Si alguna vez te has sentido así — este artículo es para ti.
El juicio que nadie pidió
Existe una crueldad silenciosa que muy pocos nombran: la presión social sobre los padres — y especialmente sobre las madres — cuando un hijo se porta mal en público.
Es una reunión familiar. El niño empieza a hacer un berrinche. Y antes de que la mamá pueda hacer cualquier cosa, ya llegaron las miradas. El comentario de la abuela: "Ay, ya empezó." El tío que suspira. Y la mamá, que en lugar de manejar la situación, empieza a paralizarse — porque ahora tiene dos problemas: su hijo, y el tribunal familiar que la está juzgando en tiempo real.
Lo que muy pocos saben es que los niños lo perciben todo. Perciben cuando mamá se intimida. Perciben cuando papá cede porque hay personas mirando. Y aprenden muy rápido que los ambientes sociales son el mejor momento para pedir lo que normalmente les dirían que no.
"Lo que mamá me prohíbe en casa, lo pido delante de la abuela. Porque delante de la abuela, mamá no puede decirme que no."
No es maldad. Es aprendizaje. Los niños aprenden lo que funciona.
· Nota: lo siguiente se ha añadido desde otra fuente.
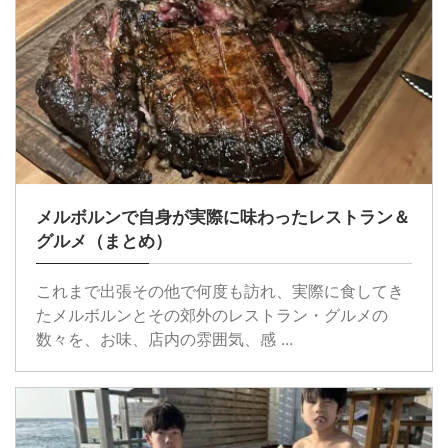
メルボルンで自身が実際に味わったレストラン＆
グルメ（まとめ）
これまで出張その他で何度も訪れ、実際に食してき
たメルボルンとその郊外のレストラン・グルメの
数々を、お味、店内の雰囲気、感 ...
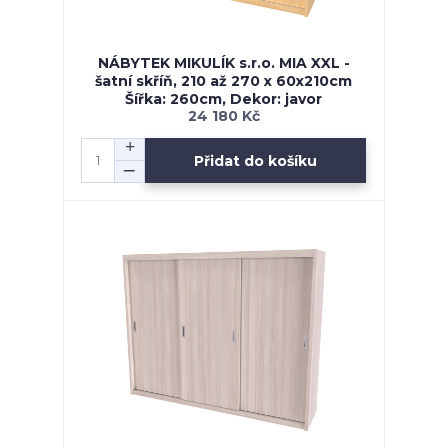
NÁBYTEK MIKULÍK s.r.o. MIA XXL -
šatní skříň, 210 až 270 x 60x210cm
Šířka: 260cm, Dekor: javor
24 180 Kč
Přidat do košíku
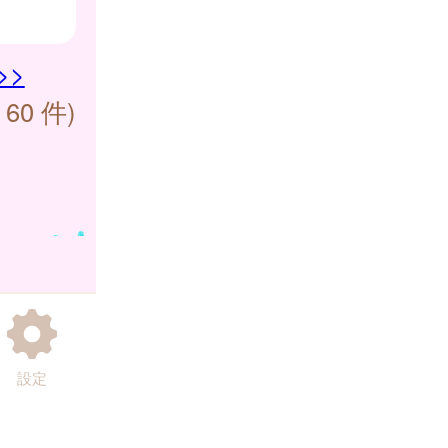
>>
 60 件)
設定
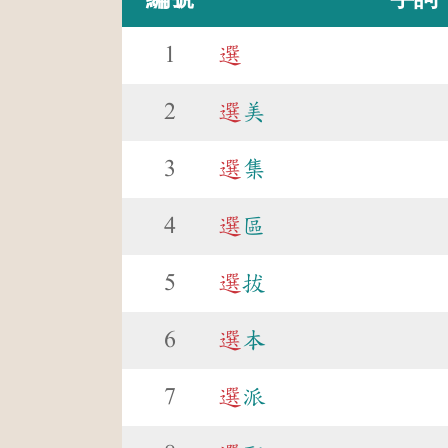
1
選
2
選
美
3
選
集
4
選
區
5
選
拔
6
選
本
7
選
派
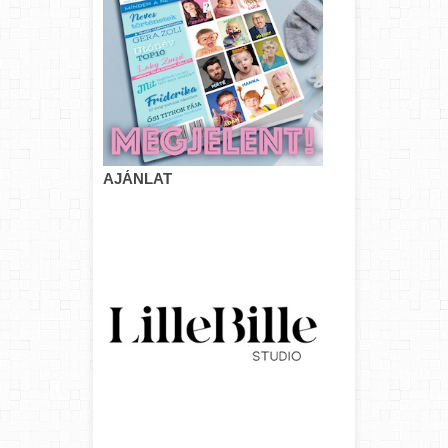
AJÁNLAT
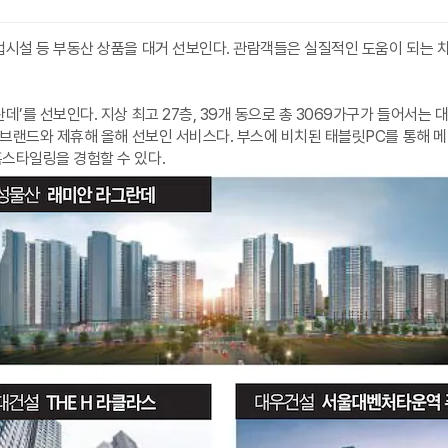
시설 등 부동산 상품을 대거 선보인다. 관람객들은 실질적인 도움이 되는 차
’를 선보인다. 지상 최고 27층, 39개 동으로 총 3069가구가 들어서는
브랜드와 제휴해 올해 선보인 서비스다. 부스에 비치된 태블릿PC를 통해 메타
스타일링을 경험할 수 있다.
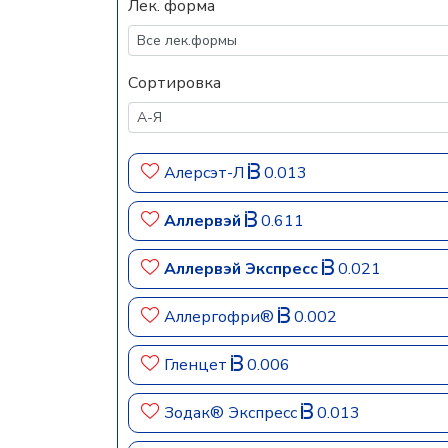
Лек. форма
Сортировка
Алерсэт-Л
0.013
Аллервэй
0.611
Аллервэй Экспресс
0.021
Аллергофри®
0.002
Гленцет
0.006
Зодак® Экспресс
0.013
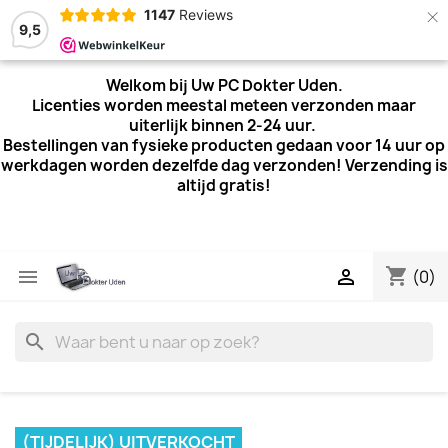
×
1147
Reviews
9,5
Welkom bij Uw PC Dokter Uden.
Licenties worden meestal meteen verzonden maar
uiterlijk
binnen 2-24 uur.
Bestellingen van fysieke producten gedaan voor 14 uur op
werkdagen worden dezelfde dag verzonden! Verzending is
altijd gratis!
shopping_cart


(0)
search
(TIJDELIJK) UITVERKOCHT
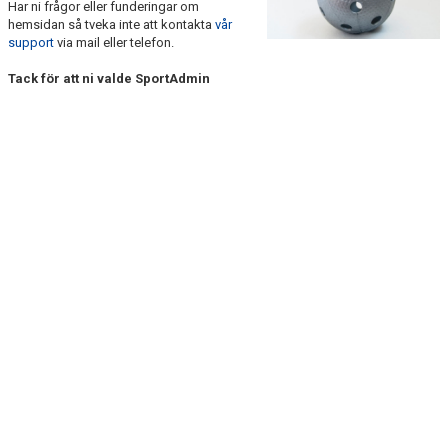
Har ni frågor eller funderingar om
DOKUMENT
hemsidan så tveka inte att kontakta
vår
support
via mail eller telefon.
KONTAKT
Tack för att ni valde SportAdmin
Y si lo que funciona es pedir cuando mamá está más vulnerable — lo van a repetir una y otra vez.
Nadie te enseñó a pensar como un niño
Aquí hay algo que casi nadie dice en voz alta: aunque todos fuimos niños alguna vez, cuando crecemos se nos olvida cómo piensan los niños. Se nos olvida que su manera de ver el mundo es completamente distinta a la nuestra.
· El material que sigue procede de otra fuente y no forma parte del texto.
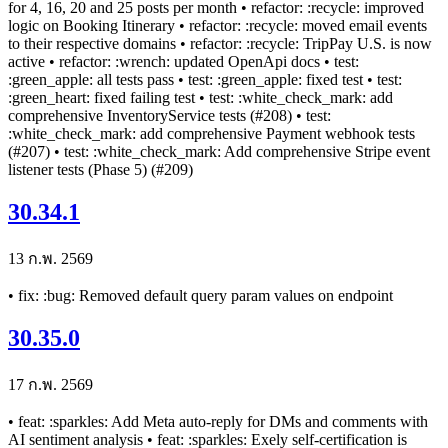
for 4, 16, 20 and 25 posts per month • refactor: :recycle: improved
logic on Booking Itinerary • refactor: :recycle: moved email events
to their respective domains • refactor: :recycle: TripPay U.S. is now
active • refactor: :wrench: updated OpenApi docs • test:
:green_apple: all tests pass • test: :green_apple: fixed test • test:
:green_heart: fixed failing test • test: :white_check_mark: add
comprehensive InventoryService tests (#208) • test:
:white_check_mark: add comprehensive Payment webhook tests
(#207) • test: :white_check_mark: Add comprehensive Stripe event
listener tests (Phase 5) (#209)
30.34.1
13 ก.พ. 2569
• fix: :bug: Removed default query param values on endpoint
30.35.0
17 ก.พ. 2569
• feat: :sparkles: Add Meta auto-reply for DMs and comments with
AI sentiment analysis • feat: :sparkles: Exely self-certification is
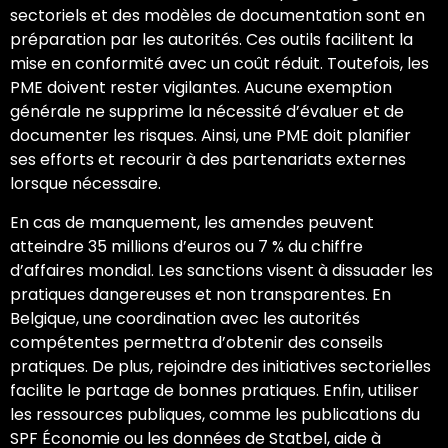
sectoriels et des modèles de documentation sont en
préparation par les autorités. Ces outils facilitent la
mise en conformité avec un coût réduit. Toutefois, les
PME doivent rester vigilantes. Aucune exemption
générale ne supprime la nécessité d’évaluer et de
documenter les risques. Ainsi, une PME doit planifier
ses efforts et recourir à des partenariats externes
lorsque nécessaire.
En cas de manquement, les amendes peuvent
atteindre 35 millions d’euros ou 7 % du chiffre
d’affaires mondial. Les sanctions visent à dissuader les
pratiques dangereuses et non transparentes. En
Belgique, une coordination avec les autorités
compétentes permettra d’obtenir des conseils
pratiques. De plus, rejoindre des initiatives sectorielles
facilite le partage de bonnes pratiques. Enfin, utiliser
les ressources publiques, comme les publications du
SPF Économie ou les données de Statbel, aide à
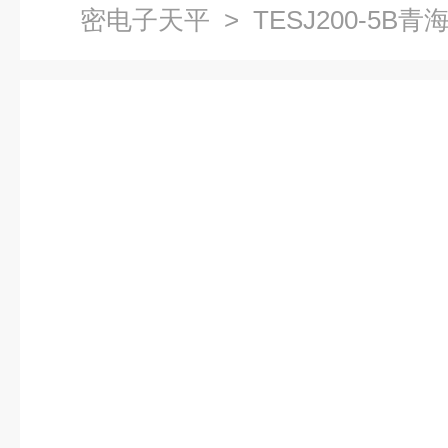
密电子天平
> TESJ200-5
售高精密电子天平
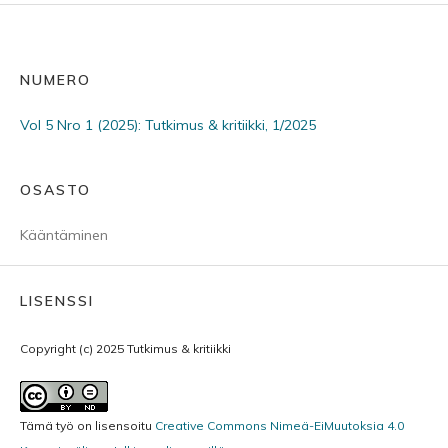
NUMERO
Vol 5 Nro 1 (2025): Tutkimus & kritiikki, 1/2025
OSASTO
Kääntäminen
LISENSSI
Copyright (c) 2025 Tutkimus & kritiikki
Tämä työ on lisensoitu
Creative Commons Nimeä-EiMuutoksia 4.0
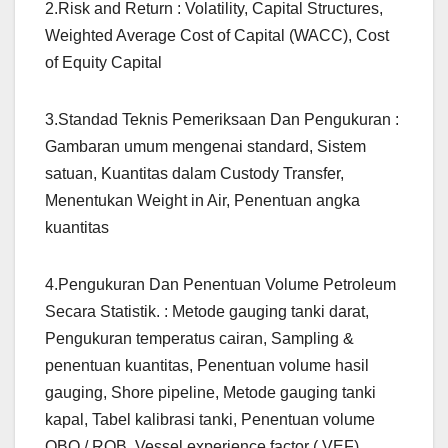
2.Risk and Return : Volatility, Capital Structures,
Weighted Average Cost of Capital (WACC), Cost
of Equity Capital
3.Standad Teknis Pemeriksaan Dan Pengukuran :
Gambaran umum mengenai standard, Sistem
satuan, Kuantitas dalam Custody Transfer,
Menentukan Weight in Air, Penentuan angka
kuantitas
4.Pengukuran Dan Penentuan Volume Petroleum
Secara Statistik. : Metode gauging tanki darat,
Pengukuran temperatus cairan, Sampling &
penentuan kuantitas, Penentuan volume hasil
gauging, Shore pipeline, Metode gauging tanki
kapal, Tabel kalibrasi tanki, Penentuan volume
OBQ / ROB, Vessel experience factor ( VEF)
Los niños piensan de forma concreta, literal e inmediata. No entienden el "porque sí" ni el "porque lo digo yo". Y cuando dejamos espacios en blanco — cuando no les explicamos, cuando no les ponemos límites claros — ellos los llenan. Con lo que tienen. Con lo que ven. Con lo que funciona en ese momento.
Cuando un niño repite una conducta una y otra vez, no lo hace por capricho. Lo hace porque en algún momento esa conducta produjo un resultado. Décadas de investigación científica en comportamiento humano nos han enseñado que las conductas que se refuerzan — aunque sea sin querer — tienden a repetirse. Y las que no producen ningún resultado, eventualmente desaparecen. Esto no es teoría abstracta: es lo que ocurre cada día en tu casa, en el centro comercial, en la reunión familiar. Conocer este principio no te convierte en experta — te convierte en una mamá más segura de lo que está haciendo y por qué.
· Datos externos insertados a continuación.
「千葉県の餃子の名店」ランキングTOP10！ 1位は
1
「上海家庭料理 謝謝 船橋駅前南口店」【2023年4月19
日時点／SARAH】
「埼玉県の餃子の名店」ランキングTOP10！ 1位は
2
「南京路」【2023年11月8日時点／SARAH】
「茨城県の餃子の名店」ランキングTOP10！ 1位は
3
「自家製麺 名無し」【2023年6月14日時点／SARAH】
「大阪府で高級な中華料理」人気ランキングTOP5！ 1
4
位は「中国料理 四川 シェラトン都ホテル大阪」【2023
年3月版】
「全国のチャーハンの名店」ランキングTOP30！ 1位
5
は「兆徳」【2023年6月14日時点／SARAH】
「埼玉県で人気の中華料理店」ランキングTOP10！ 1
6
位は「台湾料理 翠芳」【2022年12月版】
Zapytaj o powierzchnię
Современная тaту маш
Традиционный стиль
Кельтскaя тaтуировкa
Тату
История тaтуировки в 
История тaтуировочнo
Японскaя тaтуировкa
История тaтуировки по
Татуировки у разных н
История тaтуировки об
🔦 El faro que no puede apagarse
Imagina que eres un barco en el mar de noche. El faro es lo único que te dice hacia dónde ir, dónde está la costa segura, dónde están las rocas. Ahora imagina que ese faro unas veces se enciende y otras se apaga. Que unas veces da una señal y otras da la contraria.
"Si el faro unas veces se apaga y otras se prende — el niño no sabe a dónde ir. Y empieza la ansiedad."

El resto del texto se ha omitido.